Now and again when a free moment presents itself I seek to learn something new. Maybe even something I can share with some interested, or feigning interest, client hiking in the backcountry.
On this particular day I sought to study the geological realm of one of the areas where we guide backpacking adventures. Luckily, I stumbled upon some easily digestible examinations of the pinon pine tree instead! More interesting, and written in a simplified manner that I could understand, I became unregrettably sidetracked from the sedimentary layer, overlying deposits and environments of deposition research.

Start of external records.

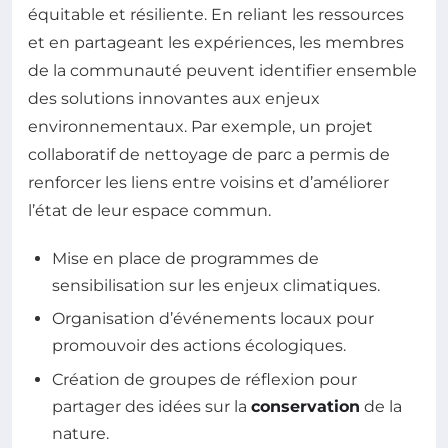
équitable et résiliente. En reliant les ressources
et en partageant les expériences, les membres
de la communauté peuvent identifier ensemble
des solutions innovantes aux enjeux
environnementaux. Par exemple, un projet
collaboratif de nettoyage de parc a permis de
renforcer les liens entre voisins et d’améliorer
l’état de leur espace commun.
Mise en place de programmes de
sensibilisation sur les enjeux climatiques.
Organisation d’événements locaux pour
promouvoir des actions écologiques.
Création de groupes de réflexion pour
partager des idées sur la
conservation
de la
nature.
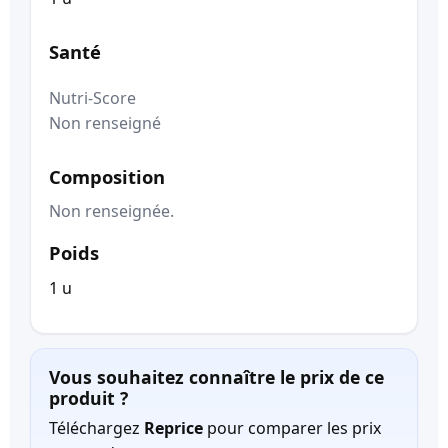
Santé
Nutri-Score
Non renseigné
Composition
Non renseignée.
Poids
1 u
Vous souhaitez connaître le prix de ce
produit ?
Téléchargez
Reprice
pour comparer les prix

Hooked, I thought it important to share a few factoids about the pinon tree and will save the environments of deposition research findings for another time!
A native species to the southwest region of the United States, the pinon tree is most often recognized in the Upper Sonoran and tends to share a woodland zone with juniper trees. For years I have walked amongst these trees always noting their piney scent in the dry air of a sandy land. Scanning the readings, there were a few additional tidbits to learn. Including a new finding for me – the bluish-green needles of the tree can live to be six years old.
Able to grow to a height of 45-feet, the trunk and branches are often crooked and the crown regularly grows wider than the tree is tall. The rough bark has reddish irregular furrows, and, the tree itself takes 180 years to produce a trunk of one foot in diameter. Amazingly, the pinon tree has a lifespan of approximately 400 to 500 years.
The tree is best known for its seeds. The largest and most nutritious of all pine seeds, the seeds collected can be eaten raw, ground or roasted. The protein quality of the pinon nut is only surpassed by the cashew and can yield 3,000-calories per pound. An adaption, the pinon is known to have seed production cycles only once every five or six years.
Still scanning I suddenly learned that the largest living pinon pine on record is located a mere three hours from the Pagosa Springs basecamp … three hours! I think another road trip is on the horizon! Who is ready for a backpacking trip to find the pinon pine?